## Work required
Please return exactly the lines from the one containing "Mask esophagus. Return" through the end of the records, including both.
───── Provided information ─────
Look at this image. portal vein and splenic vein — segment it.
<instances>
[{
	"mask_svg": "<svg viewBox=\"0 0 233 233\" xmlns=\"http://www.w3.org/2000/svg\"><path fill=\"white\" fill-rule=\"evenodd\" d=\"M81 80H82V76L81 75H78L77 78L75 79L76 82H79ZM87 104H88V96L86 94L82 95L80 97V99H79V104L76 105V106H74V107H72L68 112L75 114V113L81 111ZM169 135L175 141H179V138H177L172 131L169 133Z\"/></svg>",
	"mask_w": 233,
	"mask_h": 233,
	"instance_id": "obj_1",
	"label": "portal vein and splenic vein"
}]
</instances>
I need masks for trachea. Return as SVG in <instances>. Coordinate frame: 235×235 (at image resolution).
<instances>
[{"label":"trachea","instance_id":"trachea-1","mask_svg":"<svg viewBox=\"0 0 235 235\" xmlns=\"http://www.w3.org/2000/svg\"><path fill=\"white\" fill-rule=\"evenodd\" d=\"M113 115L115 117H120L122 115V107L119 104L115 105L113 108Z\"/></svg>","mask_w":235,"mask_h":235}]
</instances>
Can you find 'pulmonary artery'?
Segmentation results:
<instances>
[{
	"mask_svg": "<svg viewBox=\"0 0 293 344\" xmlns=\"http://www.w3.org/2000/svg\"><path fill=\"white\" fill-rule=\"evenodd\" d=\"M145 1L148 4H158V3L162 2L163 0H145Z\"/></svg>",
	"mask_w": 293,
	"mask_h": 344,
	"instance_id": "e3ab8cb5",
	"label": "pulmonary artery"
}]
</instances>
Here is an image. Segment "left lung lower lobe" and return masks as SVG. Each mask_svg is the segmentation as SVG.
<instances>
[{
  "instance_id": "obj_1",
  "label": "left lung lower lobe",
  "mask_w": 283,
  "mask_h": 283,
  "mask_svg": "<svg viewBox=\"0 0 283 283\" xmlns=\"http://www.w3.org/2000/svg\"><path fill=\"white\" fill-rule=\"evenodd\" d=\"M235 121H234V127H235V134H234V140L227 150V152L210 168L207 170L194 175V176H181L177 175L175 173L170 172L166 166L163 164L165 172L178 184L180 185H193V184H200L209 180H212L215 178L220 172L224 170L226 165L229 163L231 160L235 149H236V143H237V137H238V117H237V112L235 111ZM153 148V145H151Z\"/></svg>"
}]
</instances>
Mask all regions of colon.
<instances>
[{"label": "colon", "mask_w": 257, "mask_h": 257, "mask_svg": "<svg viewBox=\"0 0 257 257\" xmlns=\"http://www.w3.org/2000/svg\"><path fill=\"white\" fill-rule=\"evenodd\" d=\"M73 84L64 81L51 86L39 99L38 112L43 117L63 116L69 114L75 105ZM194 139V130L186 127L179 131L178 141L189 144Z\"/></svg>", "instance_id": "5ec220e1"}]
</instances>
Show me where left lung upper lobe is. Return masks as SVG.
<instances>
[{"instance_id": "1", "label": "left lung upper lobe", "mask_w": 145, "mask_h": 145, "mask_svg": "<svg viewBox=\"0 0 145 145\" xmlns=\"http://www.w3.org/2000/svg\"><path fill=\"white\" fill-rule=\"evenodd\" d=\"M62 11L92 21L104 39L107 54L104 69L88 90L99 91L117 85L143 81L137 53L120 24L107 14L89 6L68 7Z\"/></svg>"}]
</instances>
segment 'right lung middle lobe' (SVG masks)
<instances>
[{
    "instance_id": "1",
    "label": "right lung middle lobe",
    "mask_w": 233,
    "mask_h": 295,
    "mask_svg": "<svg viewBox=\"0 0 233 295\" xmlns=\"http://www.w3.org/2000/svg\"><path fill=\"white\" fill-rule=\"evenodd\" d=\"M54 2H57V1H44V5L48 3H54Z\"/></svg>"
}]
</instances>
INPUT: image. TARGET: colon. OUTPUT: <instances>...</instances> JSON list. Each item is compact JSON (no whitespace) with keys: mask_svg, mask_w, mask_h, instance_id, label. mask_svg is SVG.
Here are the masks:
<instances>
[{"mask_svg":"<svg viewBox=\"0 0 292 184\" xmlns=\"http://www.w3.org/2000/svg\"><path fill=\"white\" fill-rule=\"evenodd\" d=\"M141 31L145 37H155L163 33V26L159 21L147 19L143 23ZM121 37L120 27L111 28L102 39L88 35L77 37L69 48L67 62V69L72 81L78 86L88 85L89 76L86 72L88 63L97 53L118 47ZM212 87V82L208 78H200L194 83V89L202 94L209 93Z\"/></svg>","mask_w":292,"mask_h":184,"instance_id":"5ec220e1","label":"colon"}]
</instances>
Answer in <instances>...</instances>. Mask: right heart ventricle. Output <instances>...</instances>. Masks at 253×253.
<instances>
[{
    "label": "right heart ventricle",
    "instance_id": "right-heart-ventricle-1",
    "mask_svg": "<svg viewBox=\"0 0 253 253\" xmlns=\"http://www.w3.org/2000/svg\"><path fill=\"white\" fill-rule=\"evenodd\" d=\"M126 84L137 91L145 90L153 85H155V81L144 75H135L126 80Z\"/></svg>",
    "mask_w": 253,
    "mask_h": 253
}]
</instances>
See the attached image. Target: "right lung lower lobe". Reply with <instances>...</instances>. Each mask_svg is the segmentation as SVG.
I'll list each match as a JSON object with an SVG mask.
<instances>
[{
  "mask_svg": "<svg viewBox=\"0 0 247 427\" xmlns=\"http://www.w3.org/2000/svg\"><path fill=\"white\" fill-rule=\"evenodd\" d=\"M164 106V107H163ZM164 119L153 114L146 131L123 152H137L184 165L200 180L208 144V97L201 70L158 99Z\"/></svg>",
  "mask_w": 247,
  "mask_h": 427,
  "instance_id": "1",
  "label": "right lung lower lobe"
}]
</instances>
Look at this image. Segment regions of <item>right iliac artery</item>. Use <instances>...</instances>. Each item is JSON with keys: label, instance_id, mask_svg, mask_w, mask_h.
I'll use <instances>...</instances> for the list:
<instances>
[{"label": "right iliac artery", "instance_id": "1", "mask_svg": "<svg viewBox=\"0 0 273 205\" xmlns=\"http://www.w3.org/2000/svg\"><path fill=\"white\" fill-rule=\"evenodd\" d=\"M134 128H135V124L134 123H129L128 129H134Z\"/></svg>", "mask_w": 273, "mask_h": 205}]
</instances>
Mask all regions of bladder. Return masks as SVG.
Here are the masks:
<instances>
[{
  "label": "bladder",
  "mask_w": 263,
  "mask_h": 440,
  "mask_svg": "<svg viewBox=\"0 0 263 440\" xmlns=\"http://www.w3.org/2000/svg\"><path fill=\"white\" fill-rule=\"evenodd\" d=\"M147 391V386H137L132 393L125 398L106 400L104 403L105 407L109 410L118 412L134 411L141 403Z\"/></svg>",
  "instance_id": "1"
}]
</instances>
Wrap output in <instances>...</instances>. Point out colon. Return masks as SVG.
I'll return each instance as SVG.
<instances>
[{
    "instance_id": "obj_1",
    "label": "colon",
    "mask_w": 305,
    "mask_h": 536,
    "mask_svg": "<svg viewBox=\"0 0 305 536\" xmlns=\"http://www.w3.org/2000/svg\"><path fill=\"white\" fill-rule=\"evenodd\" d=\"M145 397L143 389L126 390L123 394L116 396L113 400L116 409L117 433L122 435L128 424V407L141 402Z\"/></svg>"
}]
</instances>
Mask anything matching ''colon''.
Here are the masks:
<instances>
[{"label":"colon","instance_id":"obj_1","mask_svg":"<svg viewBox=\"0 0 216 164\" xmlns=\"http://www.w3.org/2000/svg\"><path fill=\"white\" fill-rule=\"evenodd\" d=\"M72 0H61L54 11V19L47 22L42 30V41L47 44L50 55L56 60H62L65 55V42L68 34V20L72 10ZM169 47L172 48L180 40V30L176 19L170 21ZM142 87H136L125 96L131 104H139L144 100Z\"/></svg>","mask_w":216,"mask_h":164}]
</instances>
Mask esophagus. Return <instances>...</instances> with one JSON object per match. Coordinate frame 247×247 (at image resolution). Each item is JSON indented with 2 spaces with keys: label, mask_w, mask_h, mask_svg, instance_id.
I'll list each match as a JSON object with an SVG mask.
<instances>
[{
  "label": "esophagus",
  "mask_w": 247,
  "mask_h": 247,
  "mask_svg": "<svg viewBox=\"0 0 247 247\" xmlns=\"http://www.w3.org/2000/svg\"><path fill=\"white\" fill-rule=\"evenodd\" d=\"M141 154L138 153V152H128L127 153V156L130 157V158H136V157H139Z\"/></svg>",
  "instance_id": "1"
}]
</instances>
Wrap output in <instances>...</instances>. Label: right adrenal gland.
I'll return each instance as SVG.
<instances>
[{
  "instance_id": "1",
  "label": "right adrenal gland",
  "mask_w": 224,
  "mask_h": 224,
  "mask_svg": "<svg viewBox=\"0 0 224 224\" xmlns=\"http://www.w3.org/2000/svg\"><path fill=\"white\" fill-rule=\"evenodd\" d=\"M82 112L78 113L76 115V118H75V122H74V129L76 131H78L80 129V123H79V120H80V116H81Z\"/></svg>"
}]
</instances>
─────
## Exercise response
Mask esophagus. Return <instances>...</instances> with one JSON object per match. Coordinate frame 247×247 (at image resolution). Each item is JSON indented with 2 spaces with keys: label, mask_w, mask_h, mask_svg, instance_id.
I'll list each match as a JSON object with an SVG mask.
<instances>
[{
  "label": "esophagus",
  "mask_w": 247,
  "mask_h": 247,
  "mask_svg": "<svg viewBox=\"0 0 247 247\" xmlns=\"http://www.w3.org/2000/svg\"><path fill=\"white\" fill-rule=\"evenodd\" d=\"M141 154L138 153V152H128L127 153V156L130 157V158H136V157H139Z\"/></svg>",
  "instance_id": "1"
}]
</instances>
Wrap output in <instances>...</instances>. Label: right adrenal gland.
I'll return each instance as SVG.
<instances>
[{
  "instance_id": "1",
  "label": "right adrenal gland",
  "mask_w": 224,
  "mask_h": 224,
  "mask_svg": "<svg viewBox=\"0 0 224 224\" xmlns=\"http://www.w3.org/2000/svg\"><path fill=\"white\" fill-rule=\"evenodd\" d=\"M82 112L78 113L76 115V118H75V122H74V129L76 131H78L80 129V123H79V120H80V116H81Z\"/></svg>"
}]
</instances>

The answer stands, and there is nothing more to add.